## [TASK ITEM]
Reproduce exactly the lines of the material beneath, from the line that contains "menjadi persoalan yang" to the line that contains "Duduk Tasyahud Awal dalam Shalat", both included, and no other lines.

## [TASK INPUTS]
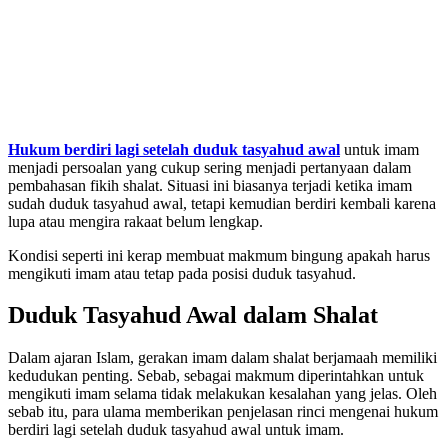
Hukum berdiri lagi setelah duduk tasyahud awal
untuk imam
menjadi persoalan yang cukup sering menjadi pertanyaan dalam
pembahasan fikih shalat. Situasi ini biasanya terjadi ketika imam
sudah duduk tasyahud awal, tetapi kemudian berdiri kembali karena
lupa atau mengira rakaat belum lengkap.
Kondisi seperti ini kerap membuat makmum bingung apakah harus
mengikuti imam atau tetap pada posisi duduk tasyahud.
Duduk Tasyahud Awal dalam Shalat
Dalam ajaran Islam, gerakan imam dalam shalat berjamaah memiliki
kedudukan penting. Sebab, sebagai makmum diperintahkan untuk
mengikuti imam selama tidak melakukan kesalahan yang jelas. Oleh
sebab itu, para ulama memberikan penjelasan rinci mengenai hukum
berdiri lagi setelah duduk tasyahud awal untuk imam.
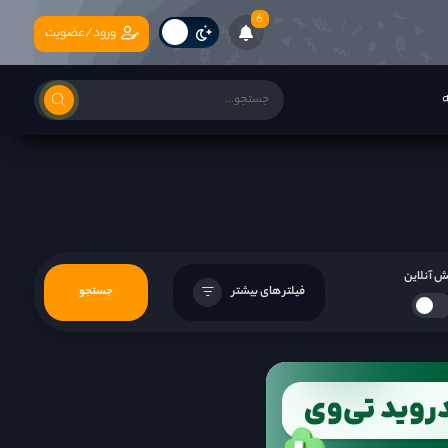
6
ورود/عضویت
ه
 آنلاین
فیلتر های بیشتر
جستجو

## [EXPECTED ANSWER]
menjadi persoalan yang cukup sering menjadi pertanyaan dalam
pembahasan fikih shalat. Situasi ini biasanya terjadi ketika imam
sudah duduk tasyahud awal, tetapi kemudian berdiri kembali karena
lupa atau mengira rakaat belum lengkap.
Kondisi seperti ini kerap membuat makmum bingung apakah harus
mengikuti imam atau tetap pada posisi duduk tasyahud.
Duduk Tasyahud Awal dalam Shalat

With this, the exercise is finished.